そのため、目安として刃が5mm以上欠けたときには、新しく買い替えたほうが良いと言えます。
柄(え)、すなわち持ち手の部分が取れたり、折れたりした場合も、包丁を捨てるべきタイミングです。包丁の柄が壊れる前触れとなるのが、使用しているときにぐらつくこと。
包丁の根元が錆びたことが原因となり、柄が腐食して脆くなったときに現れるサインです。
柄がぐらついたままで硬い食材などを切ろうとすると、突然折れる危険性もあります。
ホームセンターなどで包丁用の柄を購入し、自分で交換することも可能ですが、柄を差し込む前に、包丁の根元に付着した錆を取ったり、しっかりと柄を嵌めたりするのには、やはり専門的な技術が不可欠。

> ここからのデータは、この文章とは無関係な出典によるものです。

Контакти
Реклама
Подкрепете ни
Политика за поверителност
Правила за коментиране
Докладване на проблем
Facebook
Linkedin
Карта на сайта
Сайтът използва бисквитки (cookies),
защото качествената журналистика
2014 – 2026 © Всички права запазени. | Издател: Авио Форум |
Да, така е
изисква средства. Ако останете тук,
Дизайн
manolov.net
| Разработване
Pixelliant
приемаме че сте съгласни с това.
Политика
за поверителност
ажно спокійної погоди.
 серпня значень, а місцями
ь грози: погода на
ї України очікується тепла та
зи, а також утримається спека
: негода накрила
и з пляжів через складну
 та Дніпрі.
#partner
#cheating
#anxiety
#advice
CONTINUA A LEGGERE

また、刃物を取り扱うお店で修理を受け付けているところもあります。包丁の柄を含めて、何度も修理して長く使っていくのも大切なことですが、包丁の種類によっては修理代が高額になり、時間が掛かってしまうことも。こう言ったことから、柄が壊れたタイミングが包丁の捨て時と言えます。

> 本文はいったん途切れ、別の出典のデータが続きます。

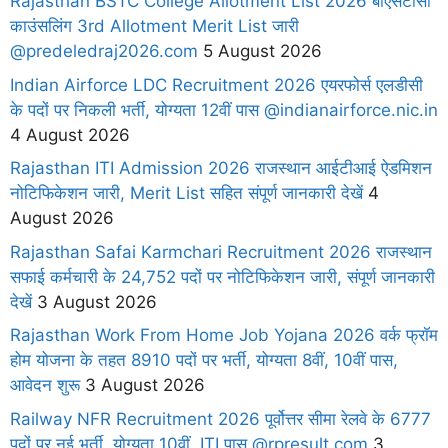
Rajasthan BSTC College Allotment List 2026 बीएसटीसी
काउंसलिंग 3rd Allotment Merit List जारी
@predeledraj2026.com
5 August 2026
Indian Airforce LDC Recruitment 2026 एयरफोर्स एलडीसी
के पदों पर निकली भर्ती, योग्यता 12वीं पास @indianairforce.nic.in
4 August 2026
Rajasthan ITI Admission 2026 राजस्थान आईटीआई ऐडमिशन
नोटिफिकेशन जारी, Merit List सहित संपूर्ण जानकारी देखें
4
August 2026
Rajasthan Safai Karmchari Recruitment 2026 राजस्थान
सफाई कर्मचारी के 24,752 पदों पर नोटिफिकेशन जारी, संपूर्ण जानकारी
देखें
3 August 2026
Rajasthan Work From Home Job Yojana 2026 वर्क फ्रॉम
होम योजना के तहत 8910 पदों पर भर्ती, योग्यता 8वीं, 10वीं पास,
आवेदन शुरू
3 August 2026
Railway NFR Recruitment 2026 पूर्वोत्तर सीमा रेलवे के 6777
पदों पर नई भर्ती, योग्यता 10वीं, ITI पास @rpresult.com
3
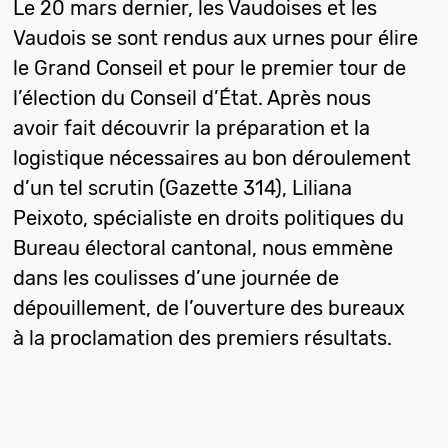
Le 20 mars dernier, les Vaudoises et les
Vaudois se sont rendus aux urnes pour élire
le Grand Conseil et pour le premier tour de
l’élection du Conseil d’État. Après nous
avoir fait découvrir la préparation et la
logistique nécessaires au bon déroulement
d’un tel scrutin (Gazette 314), Liliana
Peixoto, spécialiste en droits politiques du
Bureau électoral cantonal, nous emmène
dans les coulisses d’une journée de
dépouillement, de l’ouverture des bureaux
à la proclamation des premiers résultats.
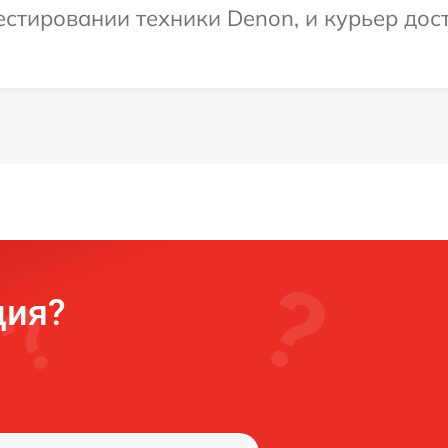
тировании техники Denon, и курьер дост
ция?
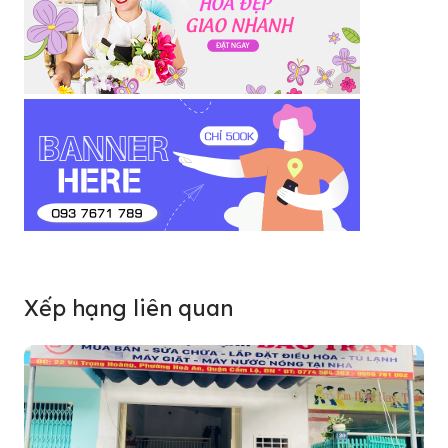
Xếp hạng liên quan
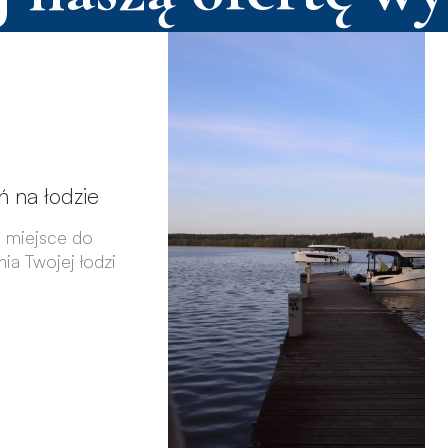
ń na łodzie
j miejsce do
a Twojej łodzi
się więcej >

包丁は通常のゴミと同様に、ゴミ袋に入れて自治体で収集してもらうことが可能。多くの自治体で「不燃ゴミ」として扱われていますが、包丁をゴミとして捨てる際の分別方法や出し方の詳細なルールは、全国の自治体で統一されていません。
また、メンテナンスが不要なことから最近人気のあるセラミック包丁は、「陶器」に分類するかどうかで捨て方が変わってくるのです。
包丁の素材が金属であってもセラミックであっても、自治体ごとに異なる分別のルールを事前に調べておくことはとても重要なこと。包丁を含めたゴミの分別方法は、市の公式サイトや広報紙に掲載している自治体が多いので、包丁を捨てる前に必ず確認しておくことが大切です。

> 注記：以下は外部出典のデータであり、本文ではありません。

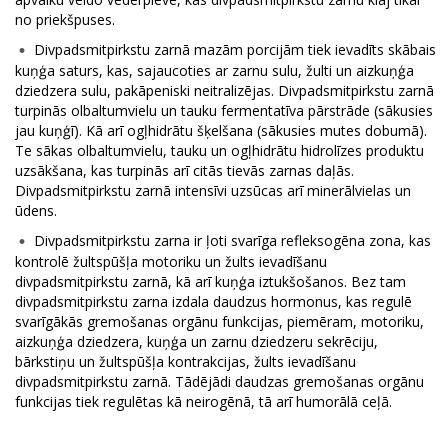
no priekšpuses.
Divpadsmitpirkstu zarnā mazām porcijām tiek ievadīts skābais
kuņģa saturs, kas, sajaucoties ar zarnu sulu, žulti un aizkuņģa
dziedzera sulu, pakāpeniski neitralizējas. Divpadsmitpirkstu zarnā
turpinās olbaltumvielu un tauku fermentatīva pārstrāde (sākusies
jau kuņģī). Kā arī ogļhidrātu šķelšana (sākusies mutes dobumā).
Te sākas olbaltumvielu, tauku un ogļhidrātu hidrolīzes produktu
uzsākšana, kas turpinās arī citās tievās zarnas daļās.
Divpadsmitpirkstu zarnā intensīvi uzsūcas arī minerālvielas un
ūdens.
Divpadsmitpirkstu zarna ir ļoti svarīga refleksogēna zona, kas
kontrolē žultspūšļa motoriku un žults ievadīšanu
divpadsmitpirkstu zarnā, kā arī kuņģa iztukšošanos. Bez tam
divpadsmitpirkstu zarna izdala daudzus hormonus, kas regulē
svarīgākās gremošanas orgānu funkcijas, piemēram, motoriku,
aizkuņģa dziedzera, kuņģa un zarnu dziedzeru sekrēciju,
bārkstiņu un žultspūšļa kontrakcijas, žults ievadīšanu
divpadsmitpirkstu zarnā. Tādējādi daudzas gremošanas orgānu
funkcijas tiek regulētas kā neirogēnā, tā arī humorālā ceļā.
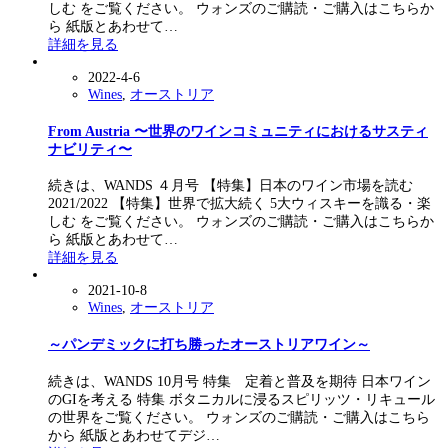
しむ をご覧ください。 ウォンズのご購読・ご購入はこちらか
ら 紙版とあわせて…
詳細を見る
2022-4-6
Wines
,
オーストリア
From Austria 〜世界のワインコミュニティにおけるサスティ
ナビリティ〜
続きは、WANDS ４月号 【特集】日本のワイン市場を読む
2021/2022 【特集】世界で拡大続く 5大ウィスキーを識る・楽
しむ をご覧ください。 ウォンズのご購読・ご購入はこちらか
ら 紙版とあわせて…
詳細を見る
2021-10-8
Wines
,
オーストリア
～パンデミックに打ち勝ったオーストリアワイン～
続きは、WANDS 10月号 特集 定着と普及を期待 日本ワイン
のGIを考える 特集 ボタニカルに浸るスピリッツ・リキュール
の世界をご覧ください。 ウォンズのご購読・ご購入はこちら
から 紙版とあわせてデジ…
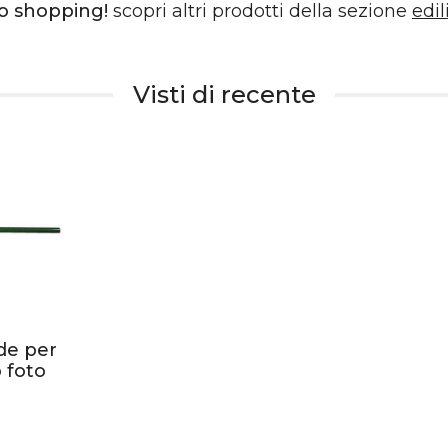
o shopping!
scopri altri prodotti della sezione
edil
Visti di recente
de per
o foto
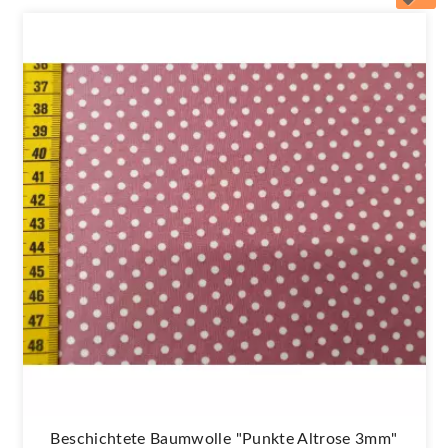
Beschichtete Baumwolle "Punkte Altrose 3mm"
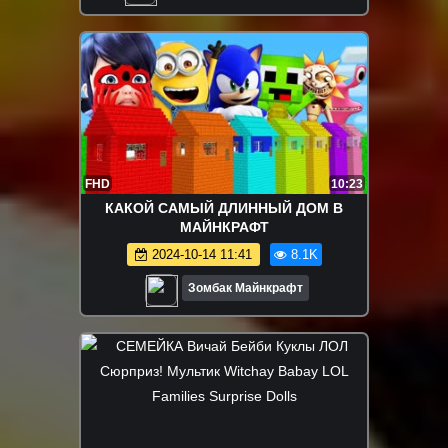
FHD
10:23
КАКОЙ САМЫЙ ДЛИННЫЙ ДОМ В
МАЙНКРАФТ
2024-10-14 11:41
8.1K
Зомбак Майнкрафт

包丁をゴミとして捨てる際に、最も配慮しなければならないのが安全面です。自治体に収集してもらうためには、刃物である包丁を家の外に出す必要があります。
そのため、通りすがりの子どもなどが包丁だと知らずに掴んでしまったり、ゴミ収集の作業員に、思いがけず怪我を負わせてしまったりする危険性も考えられるのです。
こういったことから自治体の多くは、包丁を厚紙やダンボールなどで包んだ上で大きく「キケン」と表示し、収集場所に置いておくことを包丁の捨て方におけるルールとして定めています。また、包丁を外に放置しておく状態に不安がある場合は、収集時間ギリギリに出すことも、危険を回避するひとつの方法です。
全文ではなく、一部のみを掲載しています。